The BlackRock Investment Institute (BII) state that investors must stop ignoring climate change. A marked increase in climate-related regulations and technological disruption makes it vital to include climate awareness into investment analysis.
In a new publication, “Adapting portfolios to climate change” the BII details increasing climate-related market risks in four areas:
· Technological advances in power production, storage and consumption that are undermining existing business models,
· Regulatory efforts focused on curbing carbon emissions and improving energy efficiency,
· Increasingly frequent extreme weather events, and
· Social pressures for greater climate awareness in corporate operations and institutional investment practices.

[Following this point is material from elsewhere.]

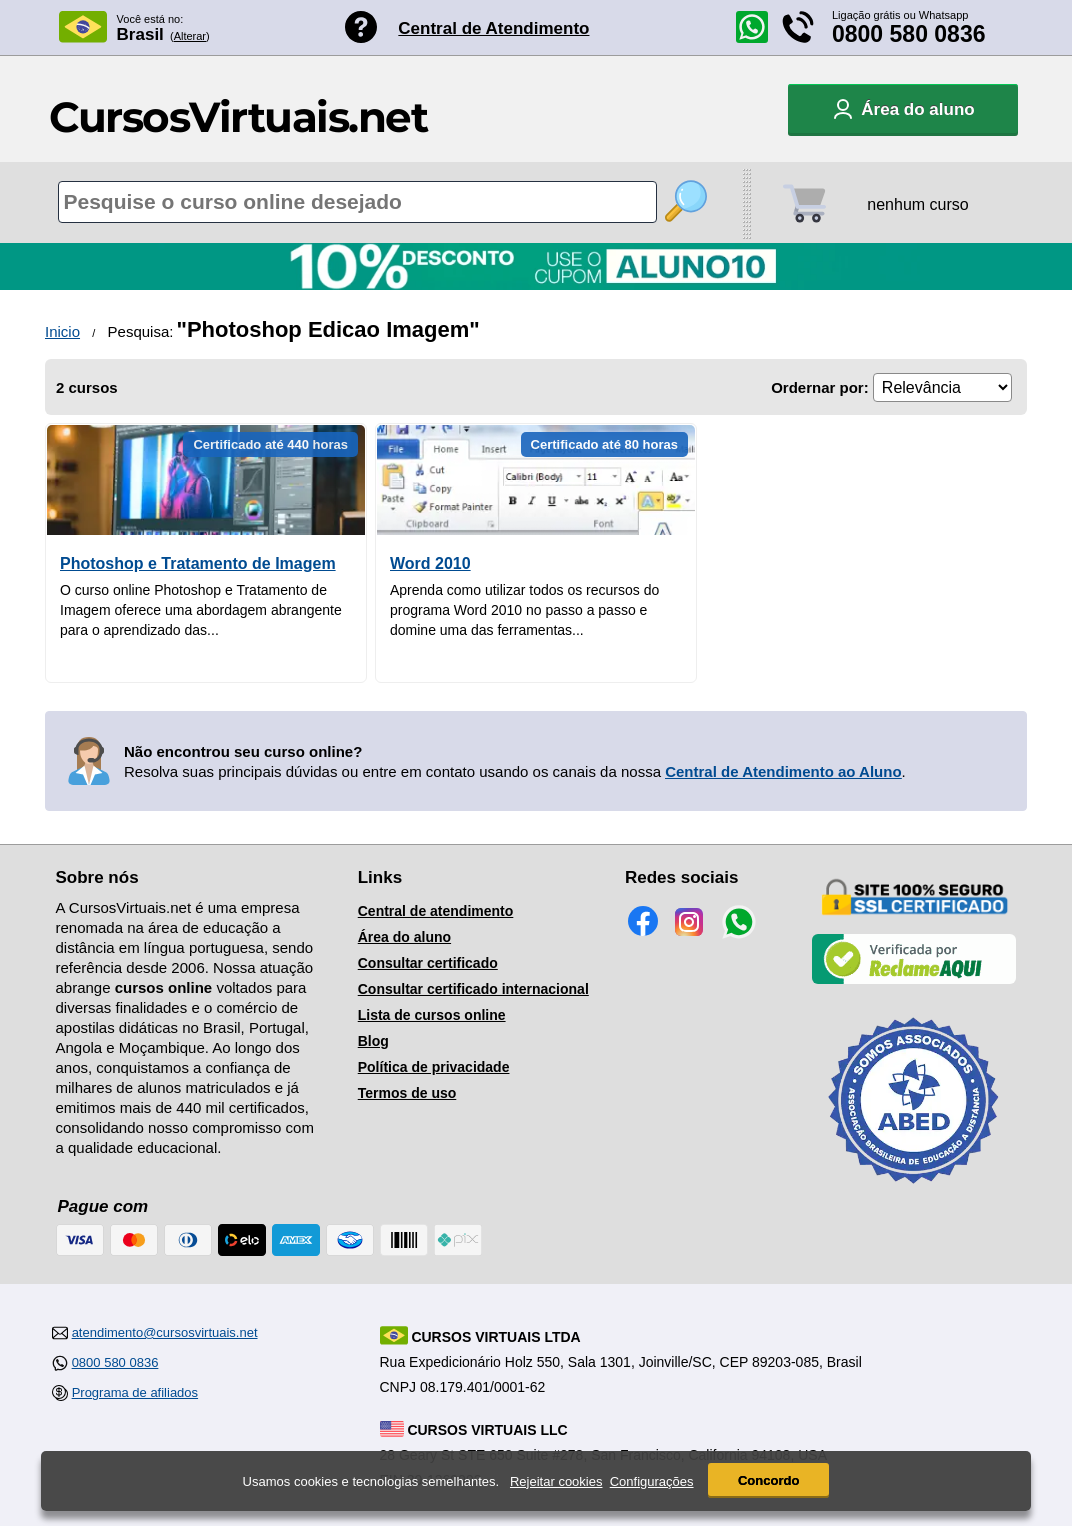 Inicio (62, 331)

The pace of change and the contours of the transition to a low-carbon economy may create risk for some portfolios
“We believe climate risk factors have been under-appreciated and underpriced because they are perceived to be distant,” said Ewen Cameron Watt, BII Senior Director. “However, perceptions are changing as governments and businesses are grappling with how best to combat climate risk. The pace of change and the contours of the transition to a low-carbon economy may create risk for some portfolios. But, investors who understand these issues will be able to exploit the opportunities resulting from these developments.”
There are many ways investors can incorporate climate awareness into their portfolios. For investors who are actively selecting securities, BII suggests incorporating tools and processes to systematically integrate environmental metrics into their research process, including fossil fuel usage, water consumption and carbon intensity. Once assets owners understand their exposures, they can make informed decisions about how best to deal with this risk. Many are choosing to optimize their portfolios by re-weighting their holdings away from climate risk.
Opportunities are developing to generate climate-related “alpha,” or performance in excess of the market, the BII says. For example, the report highlights an evolving climate scoring approach that is being developed by BlackRock’s Scientific Active Equity team to help climate-proof portfolios. The team’s research has found that U.S. companies with better climate scores tend to be more profitable and generate higher returns on assets.
“Assessing climate risk has transitioned from a discussion reflecting investors’ values to an analysis of the risks and opportunities,” said Deborah Winshel, BlackRock Global Head of Impact Investing. “An awareness of climate-related issues makes investors more informed and better risk managers. As regulatory and technological changes unfold, investors who anticipate these issues will be more likely to deliver competitive performance over the long term.”